• **EXERCISE DETAILS**
Out of the records below, copy all lines in which the word "onze" occurs.

• **SOURCE DATA**

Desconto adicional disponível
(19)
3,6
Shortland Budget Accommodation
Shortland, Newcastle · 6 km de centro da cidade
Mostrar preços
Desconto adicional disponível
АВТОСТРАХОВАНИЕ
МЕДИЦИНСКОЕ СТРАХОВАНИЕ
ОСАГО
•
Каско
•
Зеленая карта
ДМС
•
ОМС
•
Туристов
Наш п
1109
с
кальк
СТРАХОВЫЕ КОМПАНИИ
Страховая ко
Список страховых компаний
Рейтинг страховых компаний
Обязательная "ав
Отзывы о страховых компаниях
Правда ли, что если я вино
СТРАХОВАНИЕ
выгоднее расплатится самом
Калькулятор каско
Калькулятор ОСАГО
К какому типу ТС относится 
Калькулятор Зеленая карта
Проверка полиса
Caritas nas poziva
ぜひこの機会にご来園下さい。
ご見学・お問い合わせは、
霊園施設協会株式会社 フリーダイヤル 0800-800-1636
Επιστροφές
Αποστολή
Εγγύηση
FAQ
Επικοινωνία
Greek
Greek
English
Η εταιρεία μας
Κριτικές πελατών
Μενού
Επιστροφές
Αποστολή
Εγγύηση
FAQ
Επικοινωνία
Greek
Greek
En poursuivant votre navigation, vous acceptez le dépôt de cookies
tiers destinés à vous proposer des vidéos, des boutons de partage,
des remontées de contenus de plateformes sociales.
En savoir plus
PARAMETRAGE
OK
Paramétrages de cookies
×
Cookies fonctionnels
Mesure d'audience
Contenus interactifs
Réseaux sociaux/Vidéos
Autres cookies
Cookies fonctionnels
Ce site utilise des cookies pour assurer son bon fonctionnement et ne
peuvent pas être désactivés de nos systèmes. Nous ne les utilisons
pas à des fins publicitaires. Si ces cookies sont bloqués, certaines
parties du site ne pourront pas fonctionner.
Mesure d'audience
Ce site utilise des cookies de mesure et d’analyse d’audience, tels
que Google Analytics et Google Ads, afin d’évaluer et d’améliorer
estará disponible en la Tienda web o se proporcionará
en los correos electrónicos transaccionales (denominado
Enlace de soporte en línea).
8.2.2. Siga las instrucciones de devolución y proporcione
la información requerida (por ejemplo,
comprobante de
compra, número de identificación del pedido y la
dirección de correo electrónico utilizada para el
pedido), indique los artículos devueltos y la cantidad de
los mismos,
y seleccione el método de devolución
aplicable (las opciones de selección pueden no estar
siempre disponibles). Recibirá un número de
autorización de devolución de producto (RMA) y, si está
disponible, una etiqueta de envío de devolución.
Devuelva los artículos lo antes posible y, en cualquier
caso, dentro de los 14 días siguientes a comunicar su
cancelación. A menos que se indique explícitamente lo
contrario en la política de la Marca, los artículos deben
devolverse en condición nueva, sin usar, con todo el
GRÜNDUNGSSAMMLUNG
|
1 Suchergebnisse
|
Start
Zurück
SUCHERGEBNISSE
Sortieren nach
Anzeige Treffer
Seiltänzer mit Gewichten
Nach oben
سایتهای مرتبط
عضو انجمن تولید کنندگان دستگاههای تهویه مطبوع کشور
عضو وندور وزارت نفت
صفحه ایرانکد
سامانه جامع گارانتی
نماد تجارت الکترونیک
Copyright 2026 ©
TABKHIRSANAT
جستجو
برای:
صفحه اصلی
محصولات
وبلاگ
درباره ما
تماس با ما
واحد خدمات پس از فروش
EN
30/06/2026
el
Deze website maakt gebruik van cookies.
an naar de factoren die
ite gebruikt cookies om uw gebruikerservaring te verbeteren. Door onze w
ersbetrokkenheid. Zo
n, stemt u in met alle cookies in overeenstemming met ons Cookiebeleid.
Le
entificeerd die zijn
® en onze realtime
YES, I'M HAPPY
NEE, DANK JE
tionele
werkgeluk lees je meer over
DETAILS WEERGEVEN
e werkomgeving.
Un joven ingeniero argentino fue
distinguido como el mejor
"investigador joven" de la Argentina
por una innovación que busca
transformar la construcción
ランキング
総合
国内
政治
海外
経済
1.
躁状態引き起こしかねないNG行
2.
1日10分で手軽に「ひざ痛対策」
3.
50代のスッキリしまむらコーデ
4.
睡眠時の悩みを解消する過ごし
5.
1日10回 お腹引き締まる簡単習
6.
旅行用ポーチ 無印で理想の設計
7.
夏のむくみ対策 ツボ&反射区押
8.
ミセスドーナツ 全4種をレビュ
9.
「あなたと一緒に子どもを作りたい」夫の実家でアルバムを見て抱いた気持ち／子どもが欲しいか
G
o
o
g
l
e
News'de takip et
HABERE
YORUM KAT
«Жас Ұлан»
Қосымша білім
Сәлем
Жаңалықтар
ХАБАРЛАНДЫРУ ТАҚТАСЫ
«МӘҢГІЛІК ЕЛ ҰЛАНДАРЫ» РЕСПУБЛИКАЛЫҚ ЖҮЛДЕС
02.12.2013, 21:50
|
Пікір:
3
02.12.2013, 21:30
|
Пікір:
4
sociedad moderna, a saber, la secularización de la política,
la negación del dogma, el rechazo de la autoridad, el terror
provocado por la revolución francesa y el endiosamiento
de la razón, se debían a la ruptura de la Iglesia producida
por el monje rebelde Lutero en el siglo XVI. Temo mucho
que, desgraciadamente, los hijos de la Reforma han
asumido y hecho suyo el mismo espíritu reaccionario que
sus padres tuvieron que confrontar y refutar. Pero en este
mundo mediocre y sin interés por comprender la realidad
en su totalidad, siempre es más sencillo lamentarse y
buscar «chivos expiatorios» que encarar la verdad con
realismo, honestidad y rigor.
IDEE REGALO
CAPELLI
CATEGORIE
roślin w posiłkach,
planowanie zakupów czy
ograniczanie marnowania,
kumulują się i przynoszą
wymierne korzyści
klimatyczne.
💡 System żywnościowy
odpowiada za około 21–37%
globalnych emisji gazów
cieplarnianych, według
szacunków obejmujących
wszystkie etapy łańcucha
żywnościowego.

• **SOLUTION**
ite gebruikt cookies om uw gebruikerservaring te verbeteren. Door onze w
® en onze realtime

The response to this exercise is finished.